Of the four considerations for gathering useful crowd wisdom, Ethereum-based prediction markets are advantageous in aggregating decentralized inputs, and trustlessly determining winning and losing bets. There is a case to be made that these same prediction markets could represent a diversity of opinion, not least due to MetaMask’s global user base of pseudonymous wallet addresses more interested in maximizing their bet than the political or material persuasions they may have for a particular candidate. But in a race so reliant on the U.S.’s peculiar electoral college system, decided by a few small regions of voters, is it possible for these nascent prediction markets to match up against the margins of error rigorous polling data provides at a county level?
What’s especially interesting about the Iowa Election Market mentioned earlier is that the typical sample size isn’t more than a few thousand traders, and definitely doesn’t reflect the makeup of the electorate as a whole. The majority of traders are white men from Iowa (it’s hard to imagine that Ethereum-based prediction markets are overrepresented by males as well). Yet participants in the market aren’t necessarily predicting their own behavior, but what they think voters in the US will do — and this has been shown to be at least as accurate as polling.

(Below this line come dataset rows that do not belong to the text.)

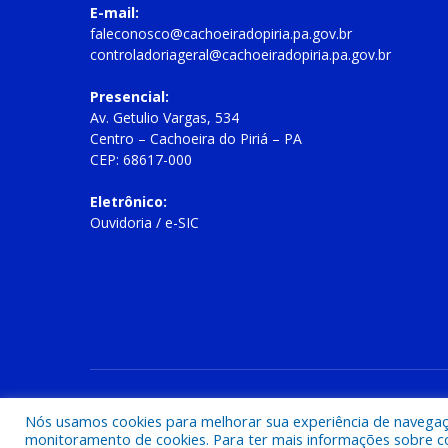
E-mail:
faleconosco@cachoeiradopiria.pa.gov.br
controladoriageral@cachoeiradopiria.pa.gov.br
Presencial:
Av. Getulio Vargas, 534
Centro – Cachoeira do Piriá – PA
CEP: 68617-000
Eletrônico:
Ouvidoria
/
e-SIC
Todos os direitos reservados a Prefeitura Municipal de Cac
Nós usamos cookies para melhorar sua experiência de navegação
monitoramento de cookies. Para ter mais informações sobre como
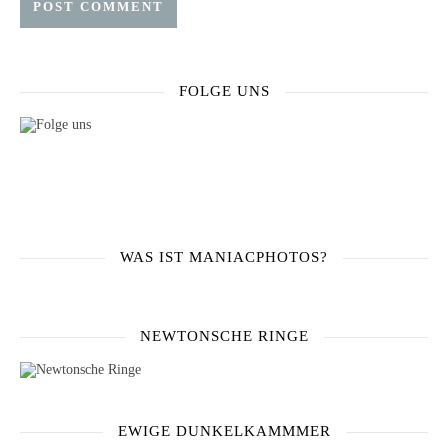
FOLGE UNS
WAS IST MANIACPHOTOS?
NEWTONSCHE RINGE
EWIGE DUNKELKAMMMER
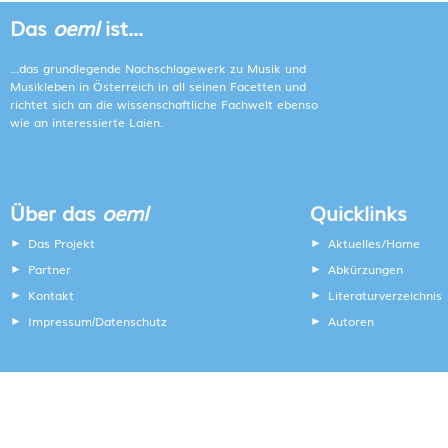
Das
oeml
ist...
...das grundlegende Nachschlagewerk zu Musik und
Musikleben in Österreich in all seinen Facetten und
richtet sich an die wissenschaftliche Fachwelt ebenso
wie an interessierte Laien.
Über das
oeml
Quicklinks
Das Projekt
Aktuelles/Home
Partner
Abkürzungen
Kontakt
Literaturverzeichnis
Impressum
Datenschutz
Autoren
/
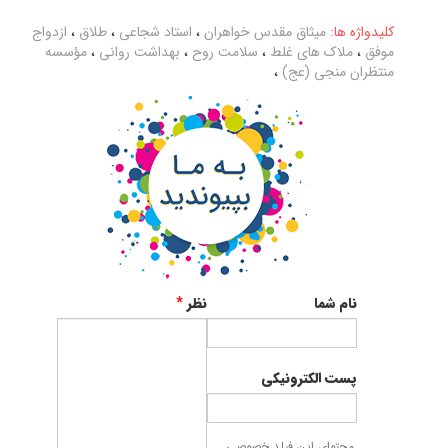
کلیدواژه ها:
میثاق مقدس خواهران
،
استاد شجاعی
،
طلاق
،
ازدواج
موفق
،
ملاک های غلط
،
سلامت روح
،
بهداشت روانی
،
مؤسسه
منتظران منجی (عج)
،
نام شما
نظر
*
پست الکترونیکی
محتوای این فیلد خصوصی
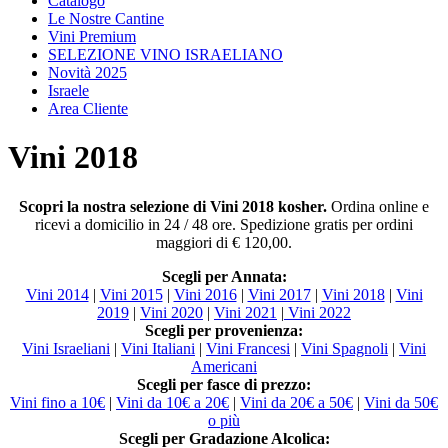
Catalogo
Le Nostre Cantine
Vini Premium
SELEZIONE VINO ISRAELIANO
Novità 2025
Israele
Area Cliente
Vini 2018
Scopri la nostra selezione di Vini 2018 kosher.
Ordina online e
ricevi a domicilio in 24 / 48 ore. Spedizione gratis per ordini
maggiori di € 120,00.
Scegli per Annata:
Vini 2014
|
Vini 2015
|
Vini 2016
|
Vini 2017
|
Vini 2018
|
Vini
2019
|
Vini 2020
|
Vini 2021
|
Vini 2022
Scegli per provenienza:
Vini Israeliani
|
Vini Italiani
|
Vini Francesi
|
Vini Spagnoli
|
Vini
Americani
Scegli per fasce di prezzo:
Vini fino a 10€
|
Vini da 10€ a 20€
|
Vini da 20€ a 50€
|
Vini da 50€
o più
Scegli per Gradazione Alcolica:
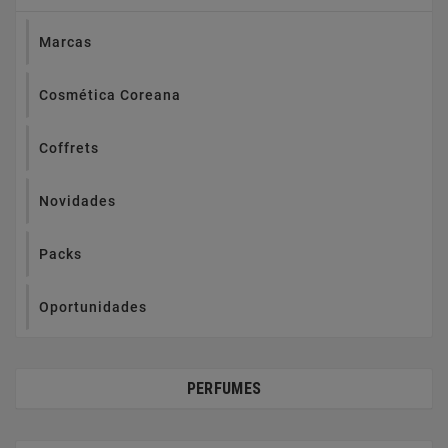
Marcas
Cosmética Coreana
Coffrets
Novidades
Packs
Oportunidades
PERFUMES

While some Ethereum-based markets have more liquidity than the IEM, they lack the sample size that would make them comparable to BetFair. Nate Silver’s aggregated polling site FiveThirtyEight gives Trump a 10% chance of winning, the collective intelligence of Ethereum-based markets indicate Trump potentially stands a 40% chance, higher even than the 36% chance in UK betting markets. Even though we will have to wait until Wednesday (or later) to know the how these prediction markets stack up this year, one thing is clear: Ethereum-based prediction markets can increasingly represent a simple and quick means to transform opinions into a single collective judgment, and may just improve the way we understand outcomes.